Теперь Сара Хольвег часто рассказывала о том, какое трудное детство было у ее сына, и как он стремился быть выше этого и всячески показывал, что по отцовской линии он происходит из герцогского рода.
— У него нет большой силы в руках, — говорила она об Алексее, — но он определенно силен умом. Если он решит чего-нибудь добиться, обязательно этого добьется. Когда он был еще ребенком, цыганка нагадала мне, что он женится на девушке, не уступающей в знатности дочери императора, и станет одним из самых знаменитых людей своего времени. А еще она нагадала, — добавила свекровь, — что он умрет насильственной смертью, когда ему исполнится пятьдесят.
Я лишь улыбнулась, услышав о ее суеверии.
Что же касается религии, тут мы со свекровью полностью сходились, несмотря на наши различия в вероисповедании. Агностицизм ее сына был для нее предметом печальных раздумий. Верно ли она поступила, решив воспитывать его в духе веры его отца — лютеранства, надеясь, что его права когда-нибудь будут признаны?

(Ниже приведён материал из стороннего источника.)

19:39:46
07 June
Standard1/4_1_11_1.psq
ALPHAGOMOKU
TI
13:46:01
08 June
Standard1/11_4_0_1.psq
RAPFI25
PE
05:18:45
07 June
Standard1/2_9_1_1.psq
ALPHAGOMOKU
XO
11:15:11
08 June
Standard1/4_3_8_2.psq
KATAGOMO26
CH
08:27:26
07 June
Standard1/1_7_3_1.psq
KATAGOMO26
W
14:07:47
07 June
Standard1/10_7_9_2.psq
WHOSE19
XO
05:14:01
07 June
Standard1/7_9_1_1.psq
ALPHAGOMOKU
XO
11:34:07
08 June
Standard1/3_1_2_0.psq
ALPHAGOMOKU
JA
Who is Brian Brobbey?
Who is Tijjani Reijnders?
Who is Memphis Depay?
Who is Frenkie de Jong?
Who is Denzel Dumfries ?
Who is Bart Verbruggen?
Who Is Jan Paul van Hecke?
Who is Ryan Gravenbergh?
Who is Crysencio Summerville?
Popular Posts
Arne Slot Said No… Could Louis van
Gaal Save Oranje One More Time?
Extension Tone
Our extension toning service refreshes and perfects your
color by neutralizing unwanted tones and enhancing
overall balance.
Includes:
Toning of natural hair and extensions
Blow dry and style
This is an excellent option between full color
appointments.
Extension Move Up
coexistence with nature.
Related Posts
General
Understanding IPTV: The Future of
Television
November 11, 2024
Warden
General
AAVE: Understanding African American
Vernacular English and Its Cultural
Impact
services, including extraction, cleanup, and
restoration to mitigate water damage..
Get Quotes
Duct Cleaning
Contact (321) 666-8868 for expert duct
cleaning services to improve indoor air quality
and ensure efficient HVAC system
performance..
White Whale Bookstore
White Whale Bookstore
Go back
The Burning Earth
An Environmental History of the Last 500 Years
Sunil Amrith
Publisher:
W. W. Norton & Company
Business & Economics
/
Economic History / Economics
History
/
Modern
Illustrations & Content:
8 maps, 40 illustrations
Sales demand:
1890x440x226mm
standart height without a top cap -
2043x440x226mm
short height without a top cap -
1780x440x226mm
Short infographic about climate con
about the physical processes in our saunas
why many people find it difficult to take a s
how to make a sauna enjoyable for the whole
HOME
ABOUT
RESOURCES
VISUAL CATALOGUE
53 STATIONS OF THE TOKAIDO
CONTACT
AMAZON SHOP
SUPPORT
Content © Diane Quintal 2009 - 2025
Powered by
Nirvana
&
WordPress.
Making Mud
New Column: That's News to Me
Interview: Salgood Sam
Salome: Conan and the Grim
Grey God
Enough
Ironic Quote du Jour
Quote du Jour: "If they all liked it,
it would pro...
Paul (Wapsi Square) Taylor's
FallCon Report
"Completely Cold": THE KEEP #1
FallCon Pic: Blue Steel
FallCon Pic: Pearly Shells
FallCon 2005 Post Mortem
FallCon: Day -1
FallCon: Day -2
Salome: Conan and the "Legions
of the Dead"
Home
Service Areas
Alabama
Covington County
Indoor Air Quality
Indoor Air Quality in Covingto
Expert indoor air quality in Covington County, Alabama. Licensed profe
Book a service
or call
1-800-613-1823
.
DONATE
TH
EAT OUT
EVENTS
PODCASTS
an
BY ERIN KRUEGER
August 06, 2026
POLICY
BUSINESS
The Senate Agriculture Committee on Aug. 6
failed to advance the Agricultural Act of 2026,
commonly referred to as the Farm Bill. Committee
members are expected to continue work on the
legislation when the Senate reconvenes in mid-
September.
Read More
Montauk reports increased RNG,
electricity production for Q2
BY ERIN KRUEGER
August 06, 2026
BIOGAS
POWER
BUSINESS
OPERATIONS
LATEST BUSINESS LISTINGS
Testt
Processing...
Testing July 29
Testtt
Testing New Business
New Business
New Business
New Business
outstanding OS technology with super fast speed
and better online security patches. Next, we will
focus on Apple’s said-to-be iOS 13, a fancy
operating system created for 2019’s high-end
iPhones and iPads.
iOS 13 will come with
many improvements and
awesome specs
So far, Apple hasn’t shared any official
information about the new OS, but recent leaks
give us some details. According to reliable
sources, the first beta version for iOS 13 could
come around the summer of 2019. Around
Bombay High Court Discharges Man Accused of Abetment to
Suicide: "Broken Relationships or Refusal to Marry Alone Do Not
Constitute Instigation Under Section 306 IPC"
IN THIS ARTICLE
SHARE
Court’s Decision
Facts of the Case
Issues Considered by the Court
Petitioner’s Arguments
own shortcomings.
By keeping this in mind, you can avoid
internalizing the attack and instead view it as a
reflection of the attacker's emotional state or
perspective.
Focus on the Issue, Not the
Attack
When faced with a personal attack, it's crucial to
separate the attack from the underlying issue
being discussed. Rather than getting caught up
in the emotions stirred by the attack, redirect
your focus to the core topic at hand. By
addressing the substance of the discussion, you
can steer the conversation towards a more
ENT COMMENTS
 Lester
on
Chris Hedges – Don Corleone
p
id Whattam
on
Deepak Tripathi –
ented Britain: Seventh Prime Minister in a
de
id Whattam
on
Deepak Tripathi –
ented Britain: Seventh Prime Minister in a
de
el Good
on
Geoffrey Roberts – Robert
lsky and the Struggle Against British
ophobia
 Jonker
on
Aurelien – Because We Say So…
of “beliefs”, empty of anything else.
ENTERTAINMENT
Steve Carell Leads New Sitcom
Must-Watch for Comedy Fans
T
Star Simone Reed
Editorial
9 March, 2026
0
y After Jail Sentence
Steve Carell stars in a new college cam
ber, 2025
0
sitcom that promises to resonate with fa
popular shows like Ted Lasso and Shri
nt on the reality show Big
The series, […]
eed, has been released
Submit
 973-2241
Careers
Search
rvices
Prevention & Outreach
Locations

— Когда я отправила его в воскресную школу, пастор попросил меня оставлять его дома, потому что он будоражил класс своими вопросами, — сказала она, и я не смогла удержаться от улыбки. — Но, может быть, он поймет, что его ребенка нельзя растить безбожником.
Алексей, когда мы с ним об этом поговорили, предоставил мне решать, каким должно быть религиозное воспитание нашего ребенка.
— Если он будет умным, он сам сумеет во всем для себя разобраться, — сказал он, — а если нет, тогда это не будет иметь никакого значения.
Перспектива иметь бестолкового ребенка его явно не устраивала.
Моя свекровь подумывала о том, не следует ли окрестить ребенка по лютеранскому обряду на тот случай, если семейство Аллензее решит признать его, в чем его отцу в свое время было отказано.
На меня же все эти прусские герцогские титулы не производили особого впечатления, и я собиралась крестить своего сына в русской православной церкви. Вероятно, потому что я очень располнела, все в один голос говорили, что у меня должен родиться мальчик. Назвать его мы решили Питером в честь одного его деда и Алексеем в честь отца и второго деда.
— И он должен быть умненький, — говорила няня. — Ведь у него отец — такой ученый человек, а его мать забивала себе голову всякими там математиками и прочими науками, пока его носила.